=== PROBLEM DETAILS ===
Restating every entry exactly is the whole task.

(Items from a dataset)

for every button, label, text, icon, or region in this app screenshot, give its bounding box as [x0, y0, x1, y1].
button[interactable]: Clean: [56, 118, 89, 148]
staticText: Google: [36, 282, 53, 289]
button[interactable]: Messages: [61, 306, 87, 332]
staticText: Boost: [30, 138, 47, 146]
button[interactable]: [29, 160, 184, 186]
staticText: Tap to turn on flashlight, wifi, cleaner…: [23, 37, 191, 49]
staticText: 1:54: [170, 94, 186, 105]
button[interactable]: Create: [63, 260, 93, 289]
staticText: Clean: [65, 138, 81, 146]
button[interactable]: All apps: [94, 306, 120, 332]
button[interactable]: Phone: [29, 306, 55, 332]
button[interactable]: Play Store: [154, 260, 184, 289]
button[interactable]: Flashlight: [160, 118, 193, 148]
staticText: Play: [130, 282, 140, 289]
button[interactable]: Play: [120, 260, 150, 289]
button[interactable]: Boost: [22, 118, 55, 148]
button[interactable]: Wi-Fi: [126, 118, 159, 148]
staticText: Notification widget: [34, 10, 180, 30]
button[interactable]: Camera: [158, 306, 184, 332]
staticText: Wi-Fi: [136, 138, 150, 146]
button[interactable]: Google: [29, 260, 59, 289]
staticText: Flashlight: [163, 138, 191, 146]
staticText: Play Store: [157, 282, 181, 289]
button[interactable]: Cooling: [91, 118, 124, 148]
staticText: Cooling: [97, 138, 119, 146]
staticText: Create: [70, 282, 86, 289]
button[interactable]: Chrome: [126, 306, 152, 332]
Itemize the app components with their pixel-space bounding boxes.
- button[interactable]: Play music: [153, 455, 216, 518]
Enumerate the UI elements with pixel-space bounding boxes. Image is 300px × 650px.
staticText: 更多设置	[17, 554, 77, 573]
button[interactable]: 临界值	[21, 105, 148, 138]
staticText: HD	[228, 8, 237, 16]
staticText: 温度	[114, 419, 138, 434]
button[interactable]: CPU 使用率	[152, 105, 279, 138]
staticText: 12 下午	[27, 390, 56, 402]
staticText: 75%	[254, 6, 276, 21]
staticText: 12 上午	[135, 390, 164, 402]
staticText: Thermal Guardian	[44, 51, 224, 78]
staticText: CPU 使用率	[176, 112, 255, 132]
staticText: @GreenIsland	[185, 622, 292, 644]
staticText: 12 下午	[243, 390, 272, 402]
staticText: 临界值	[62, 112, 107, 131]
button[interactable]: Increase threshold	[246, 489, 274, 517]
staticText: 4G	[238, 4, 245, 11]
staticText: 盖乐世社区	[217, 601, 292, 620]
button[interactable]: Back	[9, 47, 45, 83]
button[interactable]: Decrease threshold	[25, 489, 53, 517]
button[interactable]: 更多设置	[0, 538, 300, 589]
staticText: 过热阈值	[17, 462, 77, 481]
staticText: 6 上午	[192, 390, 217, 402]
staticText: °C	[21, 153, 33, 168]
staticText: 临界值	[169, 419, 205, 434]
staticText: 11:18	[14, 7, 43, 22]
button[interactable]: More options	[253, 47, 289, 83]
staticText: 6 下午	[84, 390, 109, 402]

=== SOLUTION ===
for every button, label, text, icon, or region in this app screenshot, give its bounding box as [x0, y0, x1, y1].
button[interactable]: Clean: [56, 118, 89, 148]
staticText: Google: [36, 282, 53, 289]
button[interactable]: Messages: [61, 306, 87, 332]
staticText: Boost: [30, 138, 47, 146]
button[interactable]: [29, 160, 184, 186]
staticText: Tap to turn on flashlight, wifi, cleaner…: [23, 37, 191, 49]
staticText: 1:54: [170, 94, 186, 105]
button[interactable]: Create: [63, 260, 93, 289]
staticText: Clean: [65, 138, 81, 146]
button[interactable]: All apps: [94, 306, 120, 332]
button[interactable]: Phone: [29, 306, 55, 332]
button[interactable]: Play Store: [154, 260, 184, 289]
button[interactable]: Flashlight: [160, 118, 193, 148]
staticText: Play: [130, 282, 140, 289]
button[interactable]: Play: [120, 260, 150, 289]
button[interactable]: Boost: [22, 118, 55, 148]
button[interactable]: Wi-Fi: [126, 118, 159, 148]
staticText: Notification widget: [34, 10, 180, 30]
button[interactable]: Camera: [158, 306, 184, 332]
staticText: Wi-Fi: [136, 138, 150, 146]
button[interactable]: Google: [29, 260, 59, 289]
staticText: Flashlight: [163, 138, 191, 146]
staticText: Play Store: [157, 282, 181, 289]
button[interactable]: Cooling: [91, 118, 124, 148]
staticText: Cooling: [97, 138, 119, 146]
staticText: Create: [70, 282, 86, 289]
button[interactable]: Chrome: [126, 306, 152, 332]
Itemize the app components with their pixel-space bounding boxes.
- button[interactable]: Play music: [153, 455, 216, 518]
Enumerate the UI elements with pixel-space bounding boxes. Image is 300px × 650px.
staticText: 更多设置	[17, 554, 77, 573]
button[interactable]: 临界值	[21, 105, 148, 138]
staticText: HD	[228, 8, 237, 16]
staticText: 温度	[114, 419, 138, 434]
button[interactable]: CPU 使用率	[152, 105, 279, 138]
staticText: 12 下午	[27, 390, 56, 402]
staticText: 75%	[254, 6, 276, 21]
staticText: 12 上午	[135, 390, 164, 402]
staticText: Thermal Guardian	[44, 51, 224, 78]
staticText: CPU 使用率	[176, 112, 255, 132]
staticText: @GreenIsland	[185, 622, 292, 644]
staticText: 12 下午	[243, 390, 272, 402]
staticText: 临界值	[62, 112, 107, 131]
button[interactable]: Increase threshold	[246, 489, 274, 517]
staticText: 4G	[238, 4, 245, 11]
staticText: 盖乐世社区	[217, 601, 292, 620]
button[interactable]: Back	[9, 47, 45, 83]
button[interactable]: Decrease threshold	[25, 489, 53, 517]
button[interactable]: 更多设置	[0, 538, 300, 589]
staticText: 过热阈值	[17, 462, 77, 481]
staticText: 6 上午	[192, 390, 217, 402]
staticText: °C	[21, 153, 33, 168]
staticText: 临界值	[169, 419, 205, 434]
staticText: 11:18	[14, 7, 43, 22]
button[interactable]: More options	[253, 47, 289, 83]
staticText: 6 下午	[84, 390, 109, 402]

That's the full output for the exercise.